Electromobility: About blistering wires and clever pipework
Sep 28, 2009
Photo © Dimitrios Tsatsas, Stylepark

Dare to look into the future? Each of us will drive an electric car, will charge it overnight, while at the same time the washing machine runs because electricity will be cheaper at night. How to secure power supplies during such peak periods? Claudia Beckmann spoke to David Dallinger from the Fraunhofer Institute for Systems and Innovation Research, who works on the technical and economic sides to electrical mobility. They discussed how the electric car of tomorrow can be integrated into renewable decentral energy systems.

Electric vehicles are charged using electricity from a power socket. Will this additional demand for electricity not result in problems with the energy supply?
Dallinger: No, not initially as there are very few electric cars in Germany so far and market penetration by these vehicles will require a lot of time but also a lot of staying power as regards improving the technology. Moreover, electrically powered vehicles are more efficient than their conventional counterparts. That means less primary energy will be needed than is employed today for conventional fuels.
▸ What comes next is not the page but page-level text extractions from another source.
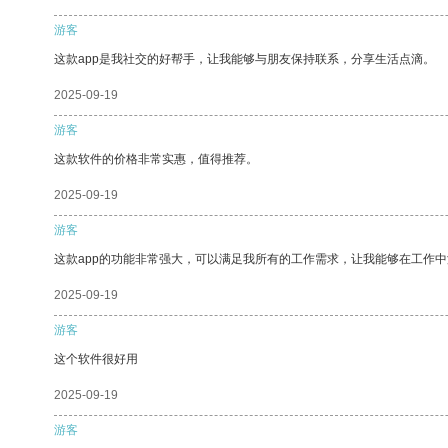
游客
这款app是我社交的好帮手，让我能够与朋友保持联系，分享生活点滴。
2025-09-19
游客
这款软件的价格非常实惠，值得推荐。
2025-09-19
游客
这款app的功能非常强大，可以满足我所有的工作需求，让我能够在工作
2025-09-19
游客
这个软件很好用
2025-09-19
游客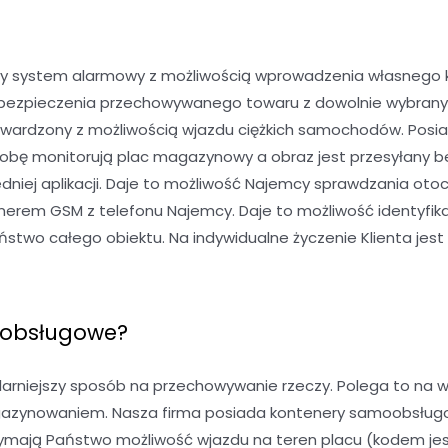
y system alarmowy z możliwością wprowadzenia własnego kod
 ubezpieczenia przechowywanego towaru z dowolnie wybran
twardzony z możliwością wjazdu ciężkich samochodów. Posia
dobę monitorują plac magazynowy a obraz jest przesyłany b
niej aplikacji. Daje to możliwość Najemcy sprawdzania oto
rem GSM z telefonu Najemcy. Daje to możliwość identyfika
wo całego obiektu. Na indywidualne życzenie Klienta jest 
oobsługowe?
niejszy sposób na przechowywanie rzeczy. Polega to na w
gazynowaniem. Nasza firma posiada kontenery samoobsługowe
mają Państwo możliwość wjazdu na teren placu (kodem jest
Over a year one million vehicles need less than one percent of the total energy produced in Germany.

But if we assume that electric vehicles will achieve a higher market penetration then won't this increase the expected load on the electricity system?
Dallinger: The peak load is likely to increase especially if many users of electric vehicles want to recharge their batteries simultaneously. A typical example of this is recharging batteries on a weekday when many people come home around the same time and hook their vehicles up to the network. However, the connecting of electric cars for charging is not a problem for most of the distribution networks in Germany at the moment as it is already the case that networks are already designed to cope with large numbers of consumers simultaneously using devices that have similar power requirements. Large numbers of researchers in Germany are already working on how to better exploit the capacity of power plants and deal with possible bottlenecks but research efforts are also directed at how to shift the power needs of electromobility to the night time hours.
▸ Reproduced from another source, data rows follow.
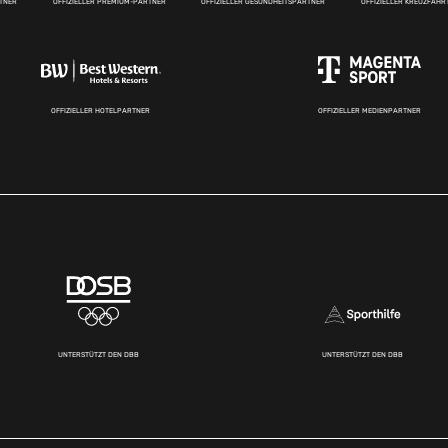
RTNER
OFFIZIELLER PREMIUM-PARTNER
OFFIZIELLER GESUNDHEITSPARTNER
OFFIZIELLER KREUZFAH
OFFIZIELLER HOTELPARTNER
OFFIZIELLER MEDIENPARTNER
UNTERSTÜTZT DEN DBB
UNTERSTÜTZT DEN DBB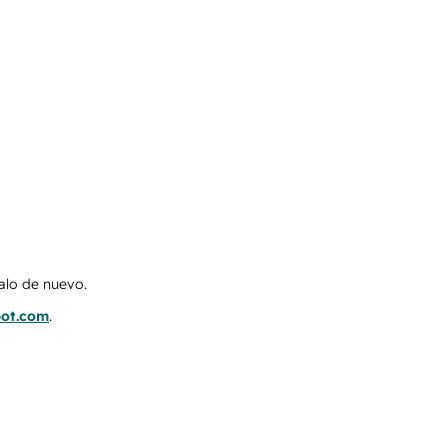
talo de nuevo.
pot.com
.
Does not precisely this shift to lignite-fired power plants coming onstream and thus meaning that the eco-balance of ecletric cars will in part be worse than that of conventional modern vehicles?
Dallinger: Yes, as things now stand this really is the case. However, we expect that a future electricity system will rely on high proportions of renewable energies. You can only achieve a fundamental improvement of the ecological balance of cars by using renewable energies. In particular, electricity from wind and solar energy is intermittent and consequently requires a flexible approach to the electricity demand, which could be realized by electric cars. In other words, electromobility can help in future to better integrate renewable energy into the system.
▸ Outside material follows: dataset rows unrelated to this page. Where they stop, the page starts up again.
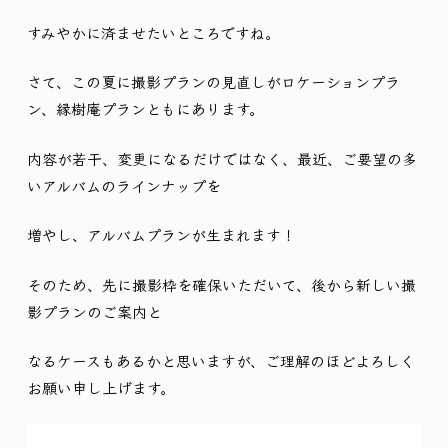
すみやかに済ませたいところですね。
さて、この夏に撮影プランの見直しがロケーションプラ
ン、縁樹庵プランともにあります。
内容が若干、変更になるだけではなく、最近、ご要望の多
いアルバムのラインナップを
増やし、アルバムプランが生まれます！
そのため、先に撮影枠を確保いただいて、後から新しい撮
影プランのご案内と
なるケースもあるかと思いますが、ご理解のほどよろしく
お願い申し上げます。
Energy efficiency and renewable energies are also a key topic in the building sector. Do options exist for using electromobility for decentral applications?
Dallinger: Whether and how practicable it will be to link electric vehicles to the energy supply of buildings is a fascinating topic which leaves a lot of scope for creative solutions. Today, individual innovators already exist, who use their photovoltaic plant to supply their own vehicle with clean electricity. And, thanks to the Renewable Energy Act (EEG), since 2009 those people that even get subsidy payments. But other feasible applications for the future are heat-power cogeneration, emergency power supply or the reduction of peak loads in trade and industry in combination with information and communication technology.

David Dallinger is a research associate at Fraunhofer Institute".
In his work he focuses on technical and economic aspects of electro mobility, energy system modeling and the integration of fluctuating manufacturers.